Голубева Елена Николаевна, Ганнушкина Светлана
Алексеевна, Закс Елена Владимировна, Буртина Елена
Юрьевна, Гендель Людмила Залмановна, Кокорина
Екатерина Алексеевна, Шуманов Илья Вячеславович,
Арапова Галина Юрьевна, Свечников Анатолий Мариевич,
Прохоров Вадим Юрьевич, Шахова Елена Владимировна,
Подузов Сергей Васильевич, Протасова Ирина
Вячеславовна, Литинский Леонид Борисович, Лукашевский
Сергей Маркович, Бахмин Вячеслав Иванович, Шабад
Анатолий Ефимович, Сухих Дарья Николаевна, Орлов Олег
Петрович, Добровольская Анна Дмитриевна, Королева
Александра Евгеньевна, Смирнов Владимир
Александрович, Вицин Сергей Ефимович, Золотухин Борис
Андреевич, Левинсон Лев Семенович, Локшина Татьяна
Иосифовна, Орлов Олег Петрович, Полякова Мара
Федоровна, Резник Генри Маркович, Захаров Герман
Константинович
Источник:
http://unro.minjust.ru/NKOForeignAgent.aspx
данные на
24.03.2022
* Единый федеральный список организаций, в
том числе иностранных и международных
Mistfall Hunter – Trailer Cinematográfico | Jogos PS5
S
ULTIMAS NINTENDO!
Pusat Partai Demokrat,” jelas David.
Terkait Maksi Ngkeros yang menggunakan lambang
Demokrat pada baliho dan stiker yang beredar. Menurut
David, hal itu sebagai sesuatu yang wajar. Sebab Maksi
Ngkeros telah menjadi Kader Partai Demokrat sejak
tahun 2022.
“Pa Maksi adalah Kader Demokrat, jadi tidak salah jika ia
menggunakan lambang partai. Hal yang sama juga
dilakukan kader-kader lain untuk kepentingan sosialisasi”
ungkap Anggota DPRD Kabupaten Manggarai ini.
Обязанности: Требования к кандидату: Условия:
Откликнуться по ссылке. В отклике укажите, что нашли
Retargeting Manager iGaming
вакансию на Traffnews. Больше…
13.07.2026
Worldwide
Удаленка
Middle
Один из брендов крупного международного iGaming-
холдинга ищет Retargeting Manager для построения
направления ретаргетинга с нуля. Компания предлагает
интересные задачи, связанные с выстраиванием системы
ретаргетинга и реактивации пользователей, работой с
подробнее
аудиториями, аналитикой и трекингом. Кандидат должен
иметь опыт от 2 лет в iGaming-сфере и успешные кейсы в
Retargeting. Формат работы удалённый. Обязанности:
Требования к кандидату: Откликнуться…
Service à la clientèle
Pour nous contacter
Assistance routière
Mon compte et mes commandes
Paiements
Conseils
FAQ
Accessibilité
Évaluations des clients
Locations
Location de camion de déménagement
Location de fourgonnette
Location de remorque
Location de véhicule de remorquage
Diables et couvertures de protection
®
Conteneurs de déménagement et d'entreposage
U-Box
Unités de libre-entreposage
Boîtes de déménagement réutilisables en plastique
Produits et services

—————

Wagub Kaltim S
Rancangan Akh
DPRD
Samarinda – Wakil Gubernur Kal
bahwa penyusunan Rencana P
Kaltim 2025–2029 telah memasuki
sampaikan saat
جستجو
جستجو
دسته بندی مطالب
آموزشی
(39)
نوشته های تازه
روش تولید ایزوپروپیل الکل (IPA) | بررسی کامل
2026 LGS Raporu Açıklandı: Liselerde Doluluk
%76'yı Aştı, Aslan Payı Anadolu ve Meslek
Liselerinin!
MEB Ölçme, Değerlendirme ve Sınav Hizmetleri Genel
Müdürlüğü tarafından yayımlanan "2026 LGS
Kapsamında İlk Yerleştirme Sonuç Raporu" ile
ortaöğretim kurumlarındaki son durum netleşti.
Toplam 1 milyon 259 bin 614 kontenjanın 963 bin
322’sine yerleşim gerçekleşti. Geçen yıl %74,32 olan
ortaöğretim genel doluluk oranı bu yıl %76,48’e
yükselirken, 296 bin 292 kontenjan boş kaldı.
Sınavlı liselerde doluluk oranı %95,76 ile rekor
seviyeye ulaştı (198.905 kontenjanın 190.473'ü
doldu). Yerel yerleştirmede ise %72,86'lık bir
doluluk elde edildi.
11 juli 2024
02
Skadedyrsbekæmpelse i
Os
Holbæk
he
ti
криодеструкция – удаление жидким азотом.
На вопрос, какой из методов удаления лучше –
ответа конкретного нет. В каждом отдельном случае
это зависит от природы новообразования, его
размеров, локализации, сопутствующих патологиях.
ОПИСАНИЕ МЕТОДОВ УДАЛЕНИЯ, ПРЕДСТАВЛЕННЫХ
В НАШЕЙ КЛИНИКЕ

—————

§ WHAT TO PRODUCE
In the listing above, find the line with "Голубева Елена Николаевна, Ганнушкина" and the line with "Петрович, Добровольская Анна"; set down exactly those two lines and every line between them, nothing more.

§ TASK RESPONSE
Голубева Елена Николаевна, Ганнушкина Светлана
Алексеевна, Закс Елена Владимировна, Буртина Елена
Юрьевна, Гендель Людмила Залмановна, Кокорина
Екатерина Алексеевна, Шуманов Илья Вячеславович,
Арапова Галина Юрьевна, Свечников Анатолий Мариевич,
Прохоров Вадим Юрьевич, Шахова Елена Владимировна,
Подузов Сергей Васильевич, Протасова Ирина
Вячеславовна, Литинский Леонид Борисович, Лукашевский
Сергей Маркович, Бахмин Вячеслав Иванович, Шабад
Анатолий Ефимович, Сухих Дарья Николаевна, Орлов Олег
Петрович, Добровольская Анна Дмитриевна, Королева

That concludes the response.